Dossier | publié le : 01.01.2003 | F. G.

Le transfert de l'action sociale aux conseils généraux s'est traduit par la croissance des dépenses et la réduction des inégalités territoriales. Et si certains font moins bien que d'autres, c'est surtout par manque de volonté des élus.

Girondin convaincu, Jean-Pierre Raffarin peut être rassuré : les départements sont prêts à endosser de nouvelles responsabilités dans le domaine social. Dernier exemple en date, lors des assises locales organisées fin novembre en Picardie pour préparer la nouvelle étape de la décentralisation, les trois présidents des conseils généraux picards, toutes tendances confondues, se sont déclarés prêts à gérer les caisses d'allocations familiales de leurs départements respectifs ! En dehors de la voirie ou des collèges, les lois de 1982-1983 votées sous l'impulsion de Gaston Defferre ont confié aux conseils généraux l'essentiel de l'aide sociale, tandis que la loi du 6 janvier 1986 a adapté la législation sanitaire et sociale aux transferts de compétences concernant l'aide sociale et la santé. Dix-sept ans après ce passage de témoin, l'Assemblée des départements de France (ADF) dresse un bilan « globalement positif » de la décentralisation de l'action sociale. La montée en puissance des départements s'est traduite dans les chiffres. Depuis 1986, les dépenses d'aide sociale sont devenues un poids lourd dans les budgets départementaux représentant 12,9 milliards d'euros en 2000. C'est même le principal poste de dépenses des conseils généraux, dont les budgets de fonctionnement s'élèvent à 24,2 milliards d'euros. Une partie d'entre elles sont des dépenses obligatoires, comme l'aide sociale à l'enfance, l'aide aux personnes âgées et aux handicapés, et, depuis 1989, l'aide à l'insertion des bénéficiaires du RMI. Mais les lois de décentralisation de l'époque ont clairement incité les conseils généraux à innover, leur laissant carte blanche pour mettre en place, en fonction des besoins de leur population, des politiques complémentaires financées sur leurs propres deniers.

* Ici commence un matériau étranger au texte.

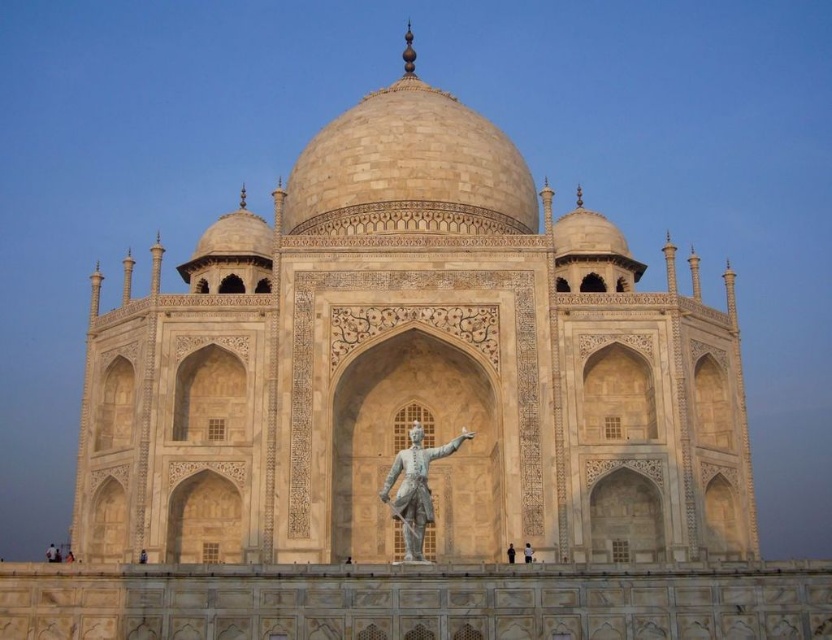 You are an art curator planning to display both the polished bronze statue at center and the smooth white statue at center in an exhibition. Given their widths, which statue would require more horizontal space for proper display?

The polished bronze statue at center requires more horizontal space because its width surpasses that of the smooth white statue at center.

You are a tourist visiting the Taj Mahal and want to take a photo that includes both the beige stone taj mahal at center and the black statue at center. Which object should you position closer to the camera to ensure both are fully visible in the frame?

You should position the black statue at center closer to the camera because the beige stone taj mahal at center is much taller, so placing the shorter black statue at center nearer will help balance their sizes in the photo.

You are an art curator planning to display both the dark brown wooden statue at center and the black statue at center in a gallery. Given their sizes, which statue would require a wider base to prevent tipping over?

The dark brown wooden statue at center requires a wider base because its width is larger than the black statue at center, making it potentially less stable without proper support. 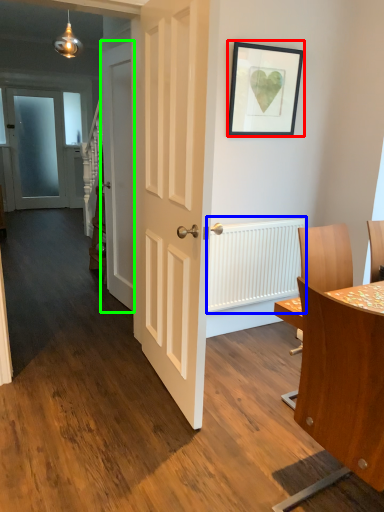 Question: Estimate the real-world distances between objects in this image. Which object is closer to picture frame (highlighted by a red box), radiator (highlighted by a blue box) or door (highlighted by a green box)?

Choices:
 (A) radiator
 (B) door

Answer: (A) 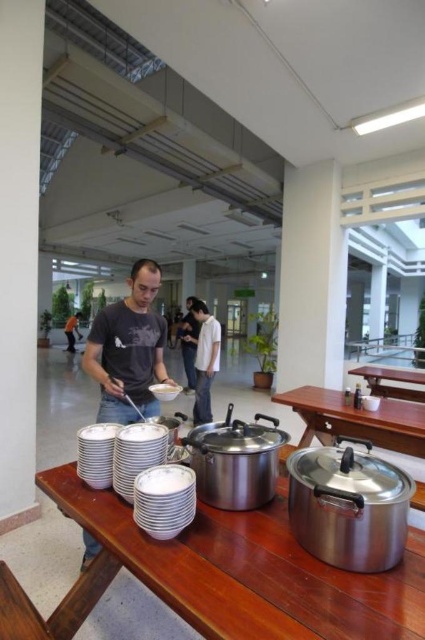 Consider the image. You are standing in the dining area and need to locate the stainless steel pots at center. According to the coordinates provided, where exactly are they positioned?

The stainless steel pots at center are located at the 2D coordinates point (357,419).

You are standing in the dining area and want to grab a bowl from the wooden table at center. However, there is a person in a matte gray shirt at center in your way. Based on their positions, can you walk around the person to reach the table?

The wooden table at center is positioned on the right side of matte gray shirt at center, so you can walk around the person to the right to reach the wooden table at center. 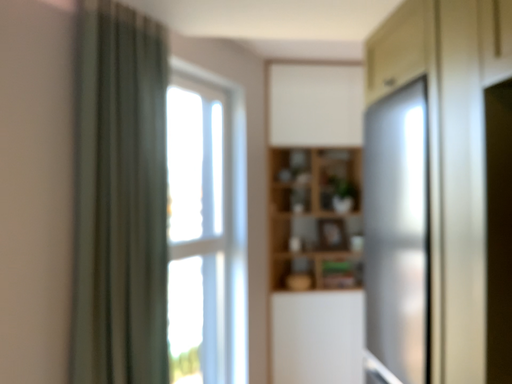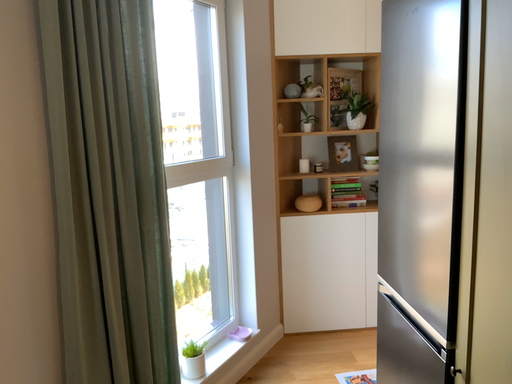 Question: Which way did the camera rotate in the video?

Choices:
 (A) rotated upward
 (B) rotated downward

Answer: (B) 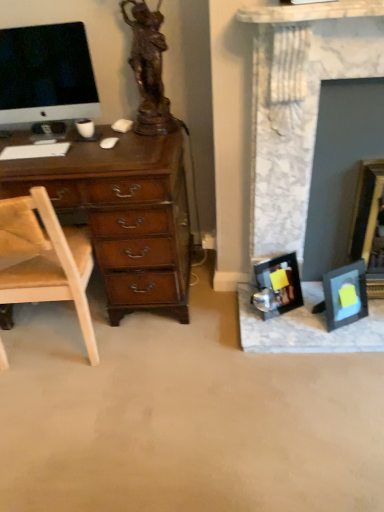 Question: Are white matte computer mouse at center-left and bronze statue at upper left located far from each other?

Choices:
 (A) no
 (B) yes

Answer: (A)

Question: Is bronze statue at upper left completely or partially inside white matte computer mouse at center-left?

Choices:
 (A) no
 (B) yes

Answer: (A)

Question: Can you confirm if white matte computer mouse at center-left is smaller than bronze statue at upper left?

Choices:
 (A) no
 (B) yes

Answer: (B)

Question: Is white matte computer mouse at center-left to the left of bronze statue at upper left from the viewer's perspective?

Choices:
 (A) no
 (B) yes

Answer: (B)

Question: Does white matte computer mouse at center-left have a greater width compared to bronze statue at upper left?

Choices:
 (A) no
 (B) yes

Answer: (A)

Question: Can you confirm if white matte computer mouse at center-left is taller than bronze statue at upper left?

Choices:
 (A) yes
 (B) no

Answer: (B)

Question: From the image's perspective, is marble fireplace at right beneath tan leather chair at left?

Choices:
 (A) no
 (B) yes

Answer: (A)

Question: Would you say marble fireplace at right is outside tan leather chair at left?

Choices:
 (A) no
 (B) yes

Answer: (B)

Question: From a real-world perspective, is marble fireplace at right located higher than tan leather chair at left?

Choices:
 (A) no
 (B) yes

Answer: (B)

Question: Would you say marble fireplace at right is a long distance from tan leather chair at left?

Choices:
 (A) yes
 (B) no

Answer: (B)

Question: Is marble fireplace at right in front of tan leather chair at left?

Choices:
 (A) no
 (B) yes

Answer: (A)

Question: Can you confirm if marble fireplace at right is shorter than tan leather chair at left?

Choices:
 (A) no
 (B) yes

Answer: (A)

Question: Is white matte keyboard at left positioned with its back to marble fireplace at right?

Choices:
 (A) no
 (B) yes

Answer: (A) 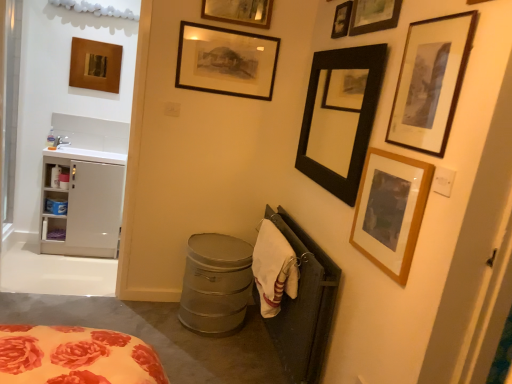 Question: Should I look upward or downward to see metallic gray trash can at lower center?

Choices:
 (A) down
 (B) up

Answer: (A)

Question: Is wooden framed picture at upper center, the sixth picture frame from the right, positioned in front of white glossy sink at left?

Choices:
 (A) yes
 (B) no

Answer: (A)

Question: Can you confirm if wooden framed picture at upper center, the sixth picture frame from the right, is positioned to the right of white glossy sink at left?

Choices:
 (A) no
 (B) yes

Answer: (B)

Question: From a real-world perspective, is wooden framed picture at upper center, the sixth picture frame from the right, positioned under white glossy sink at left based on gravity?

Choices:
 (A) yes
 (B) no

Answer: (B)

Question: Is wooden framed picture at upper center, the sixth picture frame from the right, thinner than white glossy sink at left?

Choices:
 (A) no
 (B) yes

Answer: (B)

Question: Considering the relative positions of wooden framed picture at upper center, which ranks as the 3th picture frame in left-to-right order, and white glossy sink at left in the image provided, is wooden framed picture at upper center, which ranks as the 3th picture frame in left-to-right order, behind white glossy sink at left?

Choices:
 (A) yes
 (B) no

Answer: (B)

Question: Can you confirm if wooden framed print at upper right, the 8th picture frame positioned from the left, is bigger than black matte picture frame at upper right, which is the 5th picture frame from right to left?

Choices:
 (A) yes
 (B) no

Answer: (B)

Question: From the image's perspective, is wooden framed print at upper right, the 1th picture frame when ordered from right to left, beneath black matte picture frame at upper right, the fourth picture frame positioned from the left?

Choices:
 (A) yes
 (B) no

Answer: (A)

Question: From a real-world perspective, is wooden framed print at upper right, the 1th picture frame when ordered from right to left, positioned under black matte picture frame at upper right, the fourth picture frame positioned from the left, based on gravity?

Choices:
 (A) no
 (B) yes

Answer: (A)

Question: Is wooden framed print at upper right, the 1th picture frame when ordered from right to left, looking in the opposite direction of black matte picture frame at upper right, which is the 5th picture frame from right to left?

Choices:
 (A) no
 (B) yes

Answer: (A)

Question: Is wooden framed print at upper right, the 1th picture frame when ordered from right to left, not within black matte picture frame at upper right, the fourth picture frame positioned from the left?

Choices:
 (A) yes
 (B) no

Answer: (A)

Question: Does wooden framed print at upper right, the 8th picture frame positioned from the left, lie behind black matte picture frame at upper right, which is the 5th picture frame from right to left?

Choices:
 (A) no
 (B) yes

Answer: (A)

Question: From the image's perspective, is wooden picture frame at upper left, the 1th picture frame from the left, beneath white plastic cabinet at left?

Choices:
 (A) yes
 (B) no

Answer: (B) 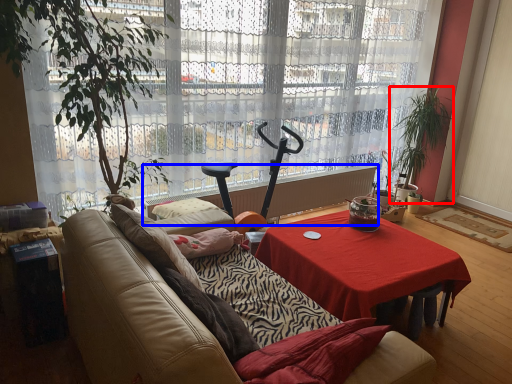 Question: Which point is closer to the camera, houseplant (highlighted by a red box) or radiator (highlighted by a blue box)?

Des dépenses sociales doublées en quinze ans

À l'heure du bilan, l'Observatoire national de l'action sociale décentralisée (Odas) classe les départements en trois tiers. Le premier regroupe ceux qui font mieux que la moyenne ; le deuxième, ceux qui sont dans la moyenne. Et le tiers restant est composé des mauvais élèves. « Il est difficile de comparer ce qui se faisait il y a vingt ans et ce qui se fait aujourd'hui, estime toutefois Dominique Barotte, de la Direction des interventions sociales du conseil général des Vosges. Seule certitude, les départements se sont approprié la définition des problématiques locales. » Parmi les effets pervers de la décentralisation figurait « le risque de voir les élus réduire les dépenses, poursuit Jean-Louis Sanchez, délégué général de l'Odas. Hors inflation, celles-ci ont doublé. En quinze ans, la dépense annuelle nette d'action sociale des départements a progressé de 120 % alors que le taux d'inflation a été de 45 % environ : les conseils généraux ont donc bien engagé les ressources nécessaires pour satisfaire les besoins nouveaux de ce secteur ».

En 1984, avant la loi fondatrice de 1986, les dépenses sociales représentaient à peine 6 milliards d'euros. En 2002, elles devraient atteindre 13,72 milliards. « Mieux, ce sont surtout des domaines électoralement peu porteurs, comme l'aide aux handicapés et l'accompagnement social, qui ont le plus progressé », ajoute le délégué de l'Odas. Le soutien aux personnes handicapées explique à lui seul la moitié de l'évolution de la dépense nette d'action sociale en 2000. Une partie de l'effort financier porte sur le développement des capacités d'accueil pour répondre à l'augmentation de l'espérance de vie des personnes handicapées. Dans le secteur de l'accompagnement social, c'est-à-dire notamment la protection maternelle et infantile, ou de l'action sociale facultative, l'envolée des dépenses correspond à une augmentation des frais de personnel, en raison de créations de postes d'assistantes maternelles et de travailleurs sociaux. Une dépense accrue en 2001 avec les premiers recrutements de personnels pour la mise en œuvre de l'allocation personnalisée d'autonomie (voir encadré page 64). Au total, les départements ont plus que multiplié par deux les crédits engagés dans ce domaine par l'État, avant la décentralisation. Ils auront dépensé environ 2,8 milliards d'euros en 2002 pour l'accompagnement social.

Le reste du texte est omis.